** Opening Materials provided block **
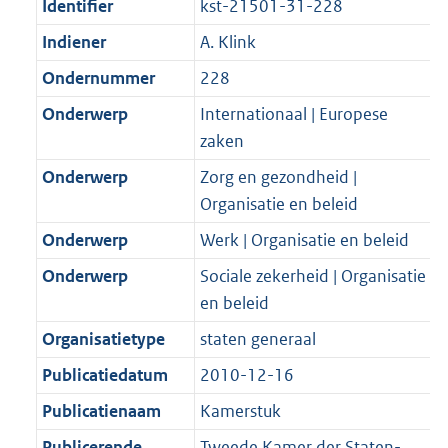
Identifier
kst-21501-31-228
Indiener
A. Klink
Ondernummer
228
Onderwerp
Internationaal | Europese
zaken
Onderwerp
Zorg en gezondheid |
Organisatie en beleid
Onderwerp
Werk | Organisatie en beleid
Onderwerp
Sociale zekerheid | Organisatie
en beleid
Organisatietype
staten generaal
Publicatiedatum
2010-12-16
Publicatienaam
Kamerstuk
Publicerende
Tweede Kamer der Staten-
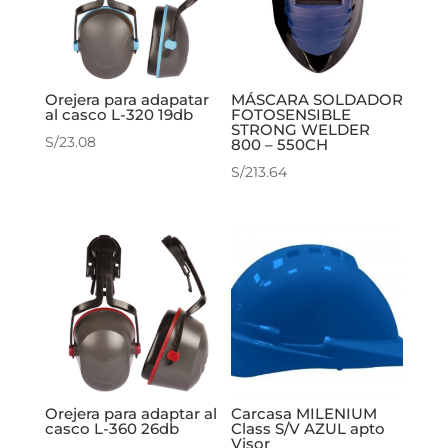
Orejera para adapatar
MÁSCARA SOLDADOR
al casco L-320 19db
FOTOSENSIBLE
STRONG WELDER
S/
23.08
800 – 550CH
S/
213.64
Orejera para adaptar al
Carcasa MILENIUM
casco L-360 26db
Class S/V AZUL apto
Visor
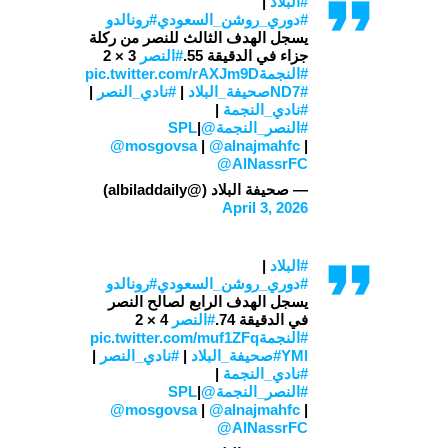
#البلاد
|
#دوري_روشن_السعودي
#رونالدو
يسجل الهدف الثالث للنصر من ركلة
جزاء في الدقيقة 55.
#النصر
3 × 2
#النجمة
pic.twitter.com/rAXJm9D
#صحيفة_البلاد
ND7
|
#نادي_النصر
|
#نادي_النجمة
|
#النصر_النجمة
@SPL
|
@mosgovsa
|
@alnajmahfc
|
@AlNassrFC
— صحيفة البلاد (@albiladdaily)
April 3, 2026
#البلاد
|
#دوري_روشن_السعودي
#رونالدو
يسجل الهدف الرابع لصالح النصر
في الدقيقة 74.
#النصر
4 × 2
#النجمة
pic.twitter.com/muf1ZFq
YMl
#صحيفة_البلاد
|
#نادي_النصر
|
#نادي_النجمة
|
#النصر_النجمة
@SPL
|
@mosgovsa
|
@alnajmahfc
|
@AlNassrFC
** Closing Materials provided block **
** Opening Materials provided block **
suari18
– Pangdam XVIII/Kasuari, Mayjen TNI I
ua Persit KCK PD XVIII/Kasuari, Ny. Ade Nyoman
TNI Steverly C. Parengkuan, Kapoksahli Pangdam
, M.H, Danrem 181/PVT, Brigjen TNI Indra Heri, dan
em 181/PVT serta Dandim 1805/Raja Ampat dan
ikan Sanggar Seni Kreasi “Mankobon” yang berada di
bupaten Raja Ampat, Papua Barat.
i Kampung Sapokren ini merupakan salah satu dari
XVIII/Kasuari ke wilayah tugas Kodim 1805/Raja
** Closing Materials provided block **
## Task item
Go line by line through the data and copy any that contain "twitter".

## Task response
pic.twitter.com/rAXJm9D
pic.twitter.com/muf1ZFq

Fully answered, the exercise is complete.